A transferência para o FC Dunav, primordialmente assente no pressuposto de que iria começar a aparecer com maior regularidade, levaria Spasov a descer ao 2º escalão das provas búlgaras. Aliás, a aposta no emblema sediado na cidade de Ruse, onde voltaria a cruzar-se com um atleta com passagem por Portugal, nesse caso Tzvetan Danov, vetaria o jogador a uma experiência de 3 anos longe do patamar máximo. Por outro lado, o traquejo ganho durante o mencionado período levá-lo-ia a ser novamente cobiçado por uma colectividade com metas mais ambiciosas. O acréscimo no seu valor faria com que o Cherno More aferisse a sua contratação como bastante positiva e a mudança empurraria o avançado não só de volta à 1ª divisão, mas também a um dos melhores capítulos da carreira.
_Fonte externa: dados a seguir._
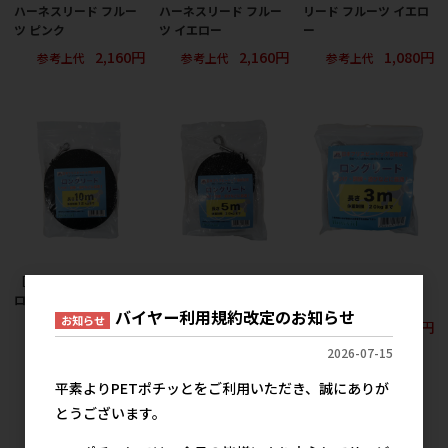
ハーネスリード フルー
ハーネスリード フルー
リード フルーツ イエロ
ツ ピンク
ツ イエロー
ー
2,160円
2,160円
1,080円
参考上代
参考上代
参考上代
［神戸工房］メイサイ
［神戸工房］メイサイ
［神戸工房］メイサイ
ロングリード 10m
ロングリード 5m
ロングリード 3m
バイヤー利用規約改定のお知らせ
お知らせ
4,800円
3,600円
メーカー希望小売価格
参考上代
参考上代
3,600円
2026-07-15
平素よりPETポチッとをご利用いただき、誠にありが
とうございます。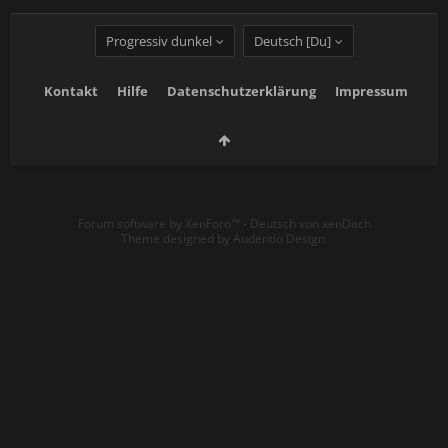
Progressiv dunkel
Deutsch [Du]
Kontakt
Hilfe
Datenschutzerklärung
Impressum
Forum software by XenForo™
-
Deutsch von xenDach
Theme designed by
Audentio Design
.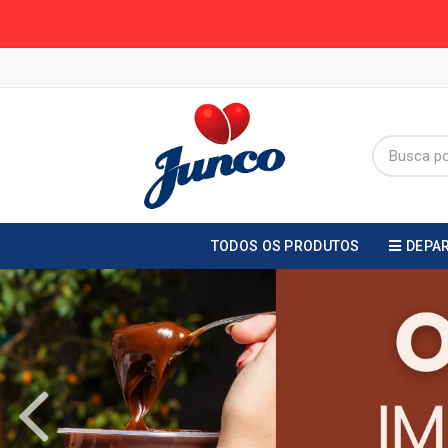
TODOS OS PRODUTOS
DEPA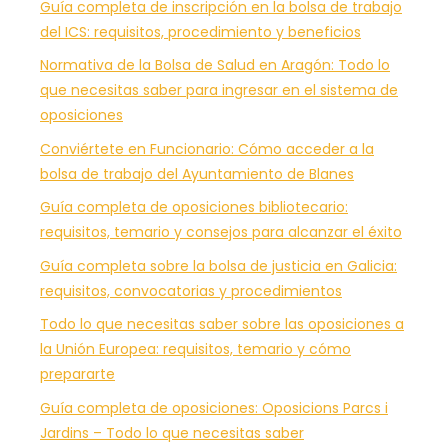
Guía completa de inscripción en la bolsa de trabajo
del ICS: requisitos, procedimiento y beneficios
Normativa de la Bolsa de Salud en Aragón: Todo lo
que necesitas saber para ingresar en el sistema de
oposiciones
Conviértete en Funcionario: Cómo acceder a la
bolsa de trabajo del Ayuntamiento de Blanes
Guía completa de oposiciones bibliotecario:
requisitos, temario y consejos para alcanzar el éxito
Guía completa sobre la bolsa de justicia en Galicia:
requisitos, convocatorias y procedimientos
Todo lo que necesitas saber sobre las oposiciones a
la Unión Europea: requisitos, temario y cómo
prepararte
Guía completa de oposiciones: Oposicions Parcs i
Jardins – Todo lo que necesitas saber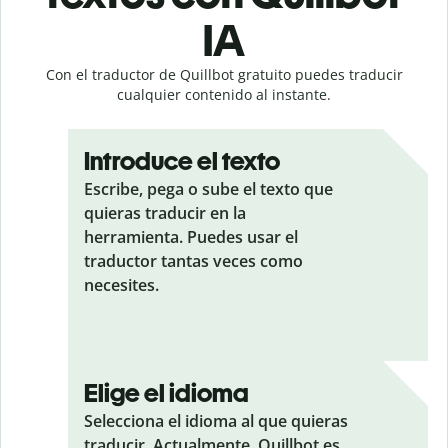
IA
Con el traductor de Quillbot gratuito puedes traducir
cualquier contenido al instante.
Introduce el texto
Escribe, pega o sube el texto que
quieras traducir en la
herramienta. Puedes usar el
traductor tantas veces como
necesites.
Elige el idioma
Selecciona el idioma al que quieras
traducir. Actualmente, Quillbot es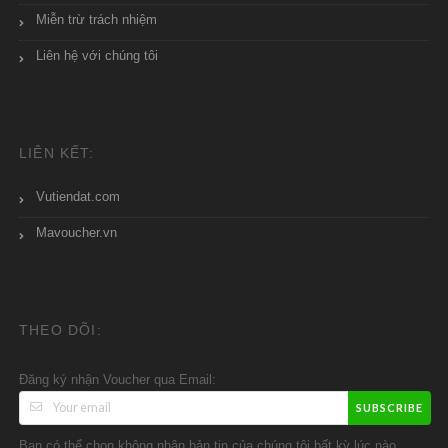
Miễn trừ trách nhiệm
Liên hệ với chúng tôi
LIÊN KẾT:
Vutiendat.com
Mavoucher.vn
THEO DÕI:
Đăng ký nhận Voucher qua Email:
SUBSCRIBE
Bạn có thể chọn không nhận bản tin của chúng tôi bất kỳ lúc nào.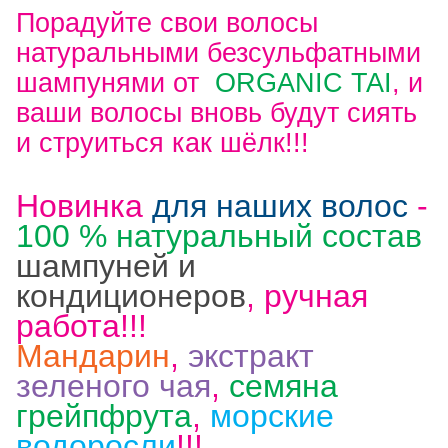
Порадуйте свои волосы
натуральными безсульфатными
шампунями от
ORGANIC TAI
, и
ваши волосы вновь будут сиять
и струиться как шёлк!!!
Новинка
для наших волос
-
100 % натуральный состав
шампуней и
кондиционеров
, ручная
работа!!!
Мандарин
,
экстракт
зеленого чая
,
семяна
грейпфрута
,
морские
водоросли
!!!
Os anos passados no Cherno More, mais a meia temporada vivida ao serviço do Spartak Varna, ciclo durante o qual teria sempre como companheiro de equipa o irmão Yulian, sublinhariam o avançado-centro como um intérprete de qualidade primodivisionária e como um goleador capaz de manter, ao nível da finalização, números bastante interessantes. A regularidade apresentada, numa altura em que a chegada a Portugal de atletas do antigo Bloco de Leste começaria a ser habitual, fá-lo-ia também a arriscar nas provas lusas. Porém, recebido pelo Farense a meio da campanha de 1986/87, Spasov nunca conseguiria impor-se no plantel algarvio. Nesse sentido, cumprido um ano e meio na colectividade do Sotavento, o ponta-de-lança tomaria a decisão de voltar a mudar de emblema e, ao partir em direcção a norte, rubricaria um contrato com o Salgueiros.
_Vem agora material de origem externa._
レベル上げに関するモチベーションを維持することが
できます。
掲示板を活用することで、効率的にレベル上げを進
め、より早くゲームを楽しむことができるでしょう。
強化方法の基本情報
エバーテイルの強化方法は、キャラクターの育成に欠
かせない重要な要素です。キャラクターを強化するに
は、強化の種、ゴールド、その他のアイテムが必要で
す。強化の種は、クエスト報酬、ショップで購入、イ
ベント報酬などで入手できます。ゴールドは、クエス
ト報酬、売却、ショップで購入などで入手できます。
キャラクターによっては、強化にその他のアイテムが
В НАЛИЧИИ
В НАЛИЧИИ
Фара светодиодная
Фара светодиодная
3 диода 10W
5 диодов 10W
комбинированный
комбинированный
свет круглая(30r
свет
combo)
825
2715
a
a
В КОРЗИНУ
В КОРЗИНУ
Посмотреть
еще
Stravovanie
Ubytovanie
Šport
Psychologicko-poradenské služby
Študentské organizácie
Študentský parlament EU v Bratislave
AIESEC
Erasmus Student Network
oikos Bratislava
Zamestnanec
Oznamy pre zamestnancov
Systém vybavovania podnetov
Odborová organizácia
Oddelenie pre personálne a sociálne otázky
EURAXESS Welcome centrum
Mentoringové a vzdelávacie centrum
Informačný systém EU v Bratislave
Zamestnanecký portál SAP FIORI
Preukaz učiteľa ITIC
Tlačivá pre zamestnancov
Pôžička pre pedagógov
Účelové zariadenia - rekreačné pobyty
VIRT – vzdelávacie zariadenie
A entrada na agremiação do portuense bairro de Paranhos, após experimentar a 1ª divisão, levá-lo-ia, na campanha de 1988/89, a descer um degrau competitivo. Ainda assim, numa caminhada que viria a tornar-se deveras errante, o jogador com a passagem pelo Salgueiros e principalmente com a época de 1989/90 vivida com as cores do Paços de Ferreira, recuperaria o “élan” goleador. Com 34 remates certeiros ao serviço do emblema da “Capital do Móvel”, Spasov veria um acréscimo no seu valor a levá-lo, outra vez, a ser cobiçado, com o Beira-Mar a apostar na sua contratação seria o Beira-Mar. Já a exibir-se com o equipamento aurinegro, a campanha de retorno ao convívio com os “grandes” teria como pináculo, mesmo sem a presença do atacante no jogo decisivo, a chegada dos aveirenses à final da Taça de Portugal de 1990/91. O pior é que a sua importância no colo da equipa comandada por Vítor Urbano, contrariando os índices revelados anteriormente, não permitiriam que conservasse o lugar no grupo a trabalhar em casa no Estádio Mário Duarte. Mesmo tendo em conta o pequeno desaire, o avançado conseguiria manter-se pelo escalão máximo e, em 1991/92, regressaria à Mata Real.
O ano cumprido com as divisas do Paços de Ferreira findaria a sua passagem pelo patamar maior do futebol luso. De seguida viriam, sempre com um ano em cada emblema, o Rio Ave, o regresso aos búlgaros do Cherno More e o fim da carreira no Freamunde de 1994/95. Logo de seguida encetaria a sua caminhada como treinador. Sucedendo-se ao tempo passado entre Portugal e Espanha, emergiriam os anos no Leste da Europa, nomeadamente no seu país natal. Por entre um rol considerável de diferentes emblemas, nos quais viriam a incluir-se as passagens pelo Casaquistão e pela Macedónia do Norte, os grandes destaques surgiriam com mais uma ligação ao Cherno More, pelo qual, nas temporadas de 2014/15 e na seguinte, venceria respectivamente a Taça e a Supertaça da Búlgaria.